Toutes ces questions seront vraisemblablement débattues lors de la discussion des articles. Je vous proposerai à cette occasion un certain nombre d’amendements ; en fonction du sort qui leur sera réservé, je voterai ou non le projet de loi. En effet, je persiste à croire qu’une disposition aussi importante que l’action de groupe ne peut être traitée en une seule lecture et dans une telle rapidité, sans risque pour la rédaction et la précision du dispositif. (Applaudissements sur les travées de l'UDI-UC, ainsi que sur certaines travées du groupe Les Républicains.)

M. le président. La parole est à M. Thani Mohamed Soilihi.

M. Thani Mohamed Soilihi. Monsieur le président, madame la garde des sceaux, monsieur le président de la commission des lois, messieurs les rapporteurs, mes chers collègues, nous nous apprêtons à examiner successivement le projet de loi organique relatif à l’indépendance et l’impartialité des magistrats et à l’ouverture de la magistrature sur la société ainsi que le projet de loi portant application des mesures relatives à la justice du XXIe siècle, textes pour l’examen desquels la procédure accélérée a été engagée par le Gouvernement.
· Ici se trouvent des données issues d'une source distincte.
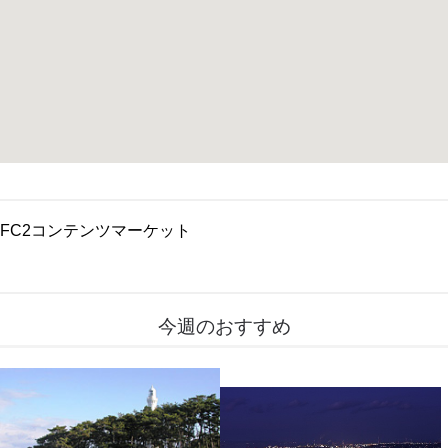
FC2コンテンツマーケット
今週のおすすめ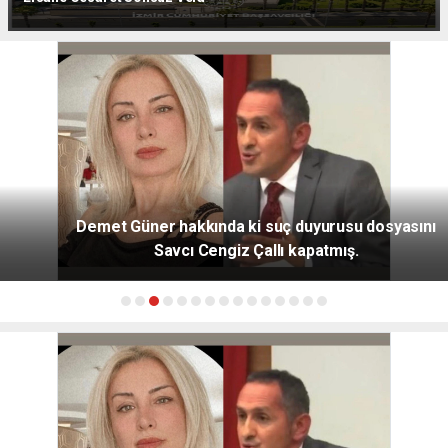
Demet Güner hakkında ki suç duyurusu dosyasını
Savcı Cengiz Çallı kapatmış.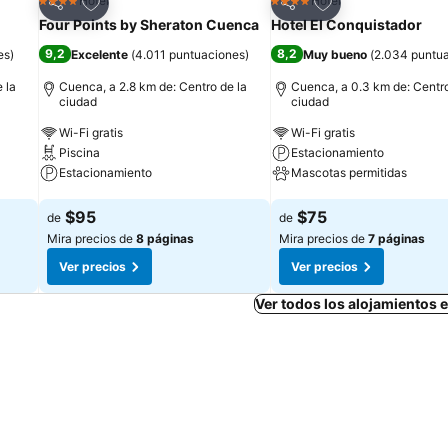
Agregar a favoritos
Agregar a favorit
Hotel
Hotel
4 Estrellas
4 Estrellas
Compartir
Compartir
Four Points by Sheraton Cuenca
Hotel El Conquistador
9,2
8,2
es
)
Excelente
(
4.011 puntuaciones
)
Muy bueno
(
2.034 puntu
 la
Cuenca, a 2.8 km de: Centro de la
Cuenca, a 0.3 km de: Centro
ciudad
ciudad
Wi-Fi gratis
Wi-Fi gratis
Piscina
Estacionamiento
Estacionamiento
Mascotas permitidas
Ver precios
Ver precios
$95
$75
de
de
Mira precios de
8 páginas
Mira precios de
7 páginas
Ver precios
Ver precios
Ver todos los alojamientos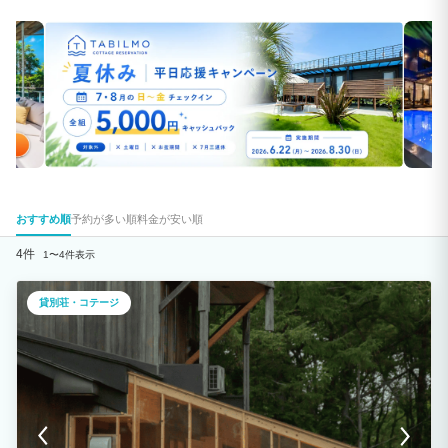
おすすめ順
予約が多い順
料金が安い順
4件
1〜4件表示
貸別荘・コテージ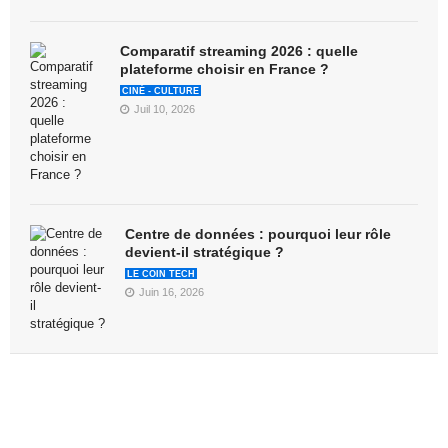
Comparatif streaming 2026 : quelle
plateforme choisir en France ?
CINÉ - CULTURE
Juil 10, 2026
Centre de données : pourquoi leur rôle
devient-il stratégique ?
LE COIN TECH
Juin 16, 2026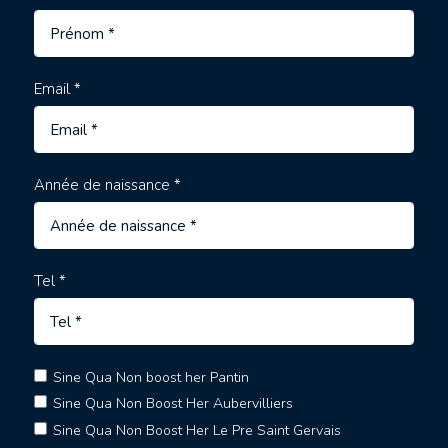
Email *
Année de naissance *
Tel *
Sine Qua Non boost her Pantin
Sine Qua Non Boost Her Aubervilliers
Sine Qua Non Boost Her Le Pre Saint Gervais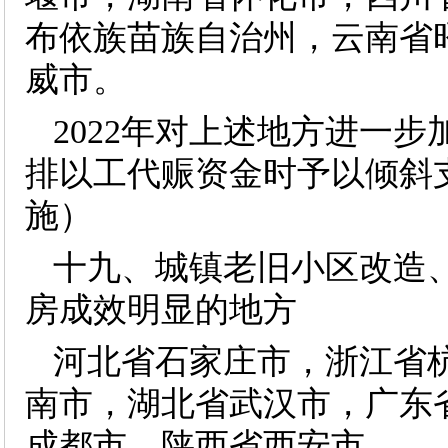
布依族苗族自治州，云南省
威市。
2022年对上述地方进一
排以工代赈资金时予以倾斜
施）
十九、城镇老旧小区改造
房成效明显的地方
河北省石家庄市，浙江省
南市，湖北省武汉市，广东
成都市，陕西省西安市。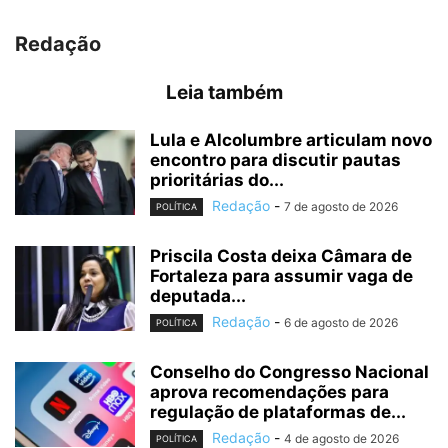
Redação
Leia também
Lula e Alcolumbre articulam novo
encontro para discutir pautas
prioritárias do...
Redação
-
7 de agosto de 2026
POLÍTICA
Priscila Costa deixa Câmara de
Fortaleza para assumir vaga de
deputada...
Redação
-
6 de agosto de 2026
POLÍTICA
Conselho do Congresso Nacional
aprova recomendações para
regulação de plataformas de...
Redação
-
4 de agosto de 2026
POLÍTICA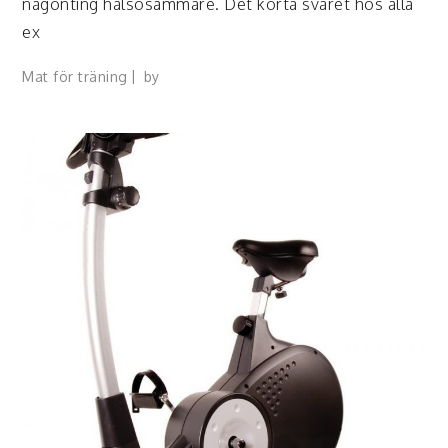
någonting hälsosammare. Det korta svaret hos alla
ex
Mat för träning
by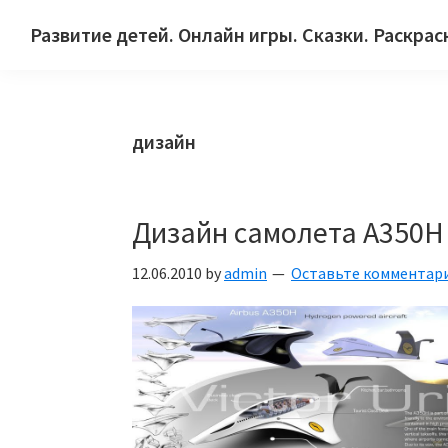
Skip
Skip
Skip
Развитие детей. Онлайн игры. Сказки. Раскрас
to
to
to
Сайт
primary
main
primary
для
navigation
content
sidebar
детей
дизайн
и
их
родителей.
Дизайн самолета A350H
12.06.2010
by
admin
Оставьте комментар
Ces deux textes s’inscrivent dans le cadre de la réforme de la justice du XXIe siècle, dite « J 21 », dont l’objectif est de doter notre pays d’une justice plus proche, plus efficace et plus protectrice. Ils sont l’aboutissement d’une réflexion sur la modernisation de la justice engagée par vous, madame la garde des sceaux, depuis 2013 et à laquelle ont activement pris part les juridictions et l’ensemble des acteurs du monde judiciaire.

Le premier de ces textes constituera, s’il est adopté, la quatrième réforme du statut de la magistrature depuis l’instauration de la Ve République.

Il est fort regrettable néanmoins que le précédent projet de loi constitutionnelle portant réforme du Conseil supérieur de la magistrature ait vu son parcours législatif suspendu, après qu’il a été entièrement réécrit lors de son examen ici, au Sénat. Il contenait pourtant initialement des dispositions de nature à renforcer l’indépendance des magistrats du parquet et à mettre la France en conformité avec le droit européen.

En effet, en raison de ses conditions de nomination et de son lien hiérarchique avec le pouvoir exécutif, le parquet est sans cesse soupçonné de partialité, et la trop grande influence du Gouvernement sur ce parquet a été par le passé cause de bien des dérives, si bien que la Cour européenne des droits de l’homme, dans plusieurs décisions récentes – Medvedyev et autres c. France, Moulin c. France ou encore Vassis et autres c. France –, a rappelé aux autorités françaises que les magistrats du parquet ne présentaient pas les garanties d’indépendance leur permettant d’être considérés comme faisant pleinement partie des autorités judiciaires au sens de l’article 5, paragraphe 3, de la Convention européenne des droits de l’homme.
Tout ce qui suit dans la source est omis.